Polymer Group, Inc., or PGI has announced an expansion of its specialty materials manufacturing capabilities at its San Luis Potosi facility in Mexico. The anticipated plant expansion is centered on solving the challenge of complicated supply chains and a need for differentiated products for personal care product manufacturers. The planned expansion, including new, printing capabilities with in-line slitting and packaging, will allow customers to take advantage of a full-service facility producing, printing and slitting material in a single location, taking advantage of PGI's print expertise while simplifying and reducing risk in the supply chain. The planned expansion will bring print capacity to 600 million square meters at the site with the ability to produce multiple colors, narrow slit widths and enhanced registration. The new asset is expected to be commercial in fourth quarter of 2015. The expansion will serve PGI's specialty materials offering for personal care, infection prevention and high-performance solutions.

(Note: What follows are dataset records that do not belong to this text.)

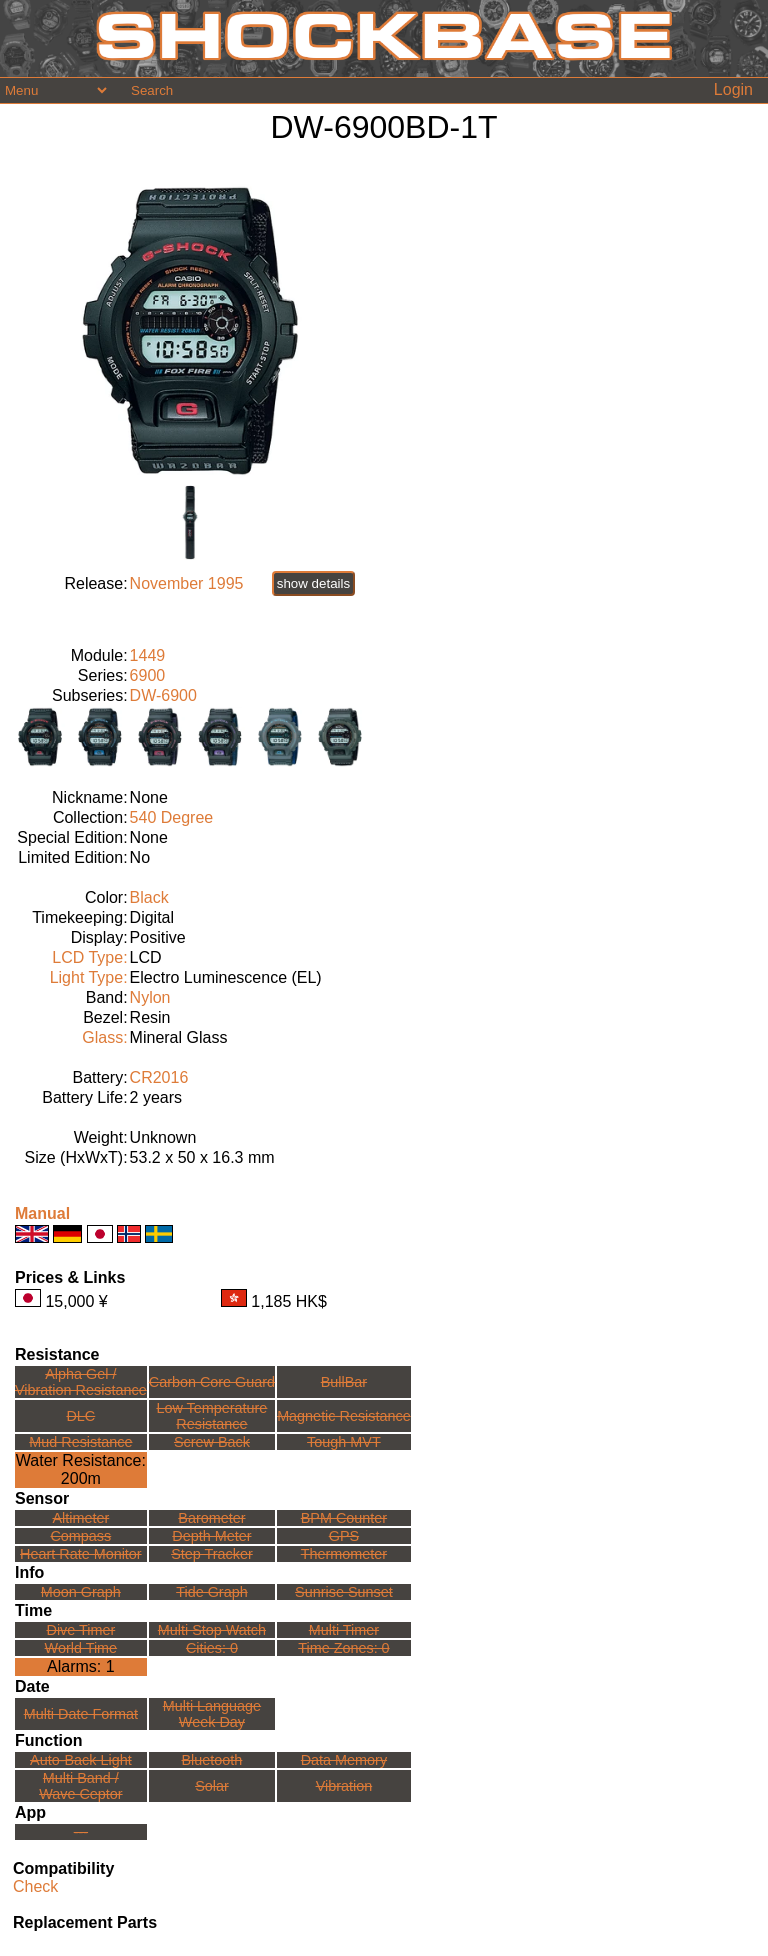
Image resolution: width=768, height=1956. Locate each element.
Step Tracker (212, 1554)
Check (35, 1886)
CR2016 (159, 1077)
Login (733, 89)
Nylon (150, 997)
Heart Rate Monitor (81, 1554)
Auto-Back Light (81, 1760)
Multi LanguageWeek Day (212, 1714)
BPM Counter (344, 1518)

Polymer Group, Inc. Reports Consolidated Unaudited Earnings Results for the Fourth Quarter and Full Year Ended December 31, 2014

POLYMER GROUP, INC. reported consolidated unaudited earnings results for the fourth quarter and full year ended December 31, 2014. For the quarter, the company reported net sales of $499,419,000 compared with $347,263,000 for the same period last year. Operating income was $12,680,000 compared with operating loss of $17,490,000 for the same period last year. Loss before income taxes was $31,325,000 compared with $48,035,000 for the same period last year. Loss attributable to the company was $30,925,000 compared with $2,533,000 for the same period last year. Adjusted EBITDA was $56,911,000 compared with $37,795,000 for the same period last year. Capital expenditures during the fourth quarter totaled $28.7 million and were primarily associated with investments in additional spunlace capacity in North America, upgrades to spunmelt capacity in Europe and relocation project in Nanhai, China. For the full year, the company reported net sales of $1,859,914,000 compared with $1,214,862,000 for the same period last year. Operating income was $18,198,000 compared with $7,168,000 for the same period last year. Loss before income taxes was $120,763,000 compared with $60,991,000 for the same period last year. Loss attributable to the company was $115,297,000 compared with $24,933,000 for the same period last year. Adjusted EBITDA was $218,771,000 compared with $136,749,000 for the same period last year. Operating income overall increase was primarily driven by the contributions from its acquisitions of Fiberweb and Providencia, offset by higher special charges. Net debt was $1,304.3 million compared with $810.6 million as of December 28, 2013. Capital expenditures for the fiscal year ended December 31, 2014 and December 28, 2013 were $82.5 million and $54.6 million, respectively.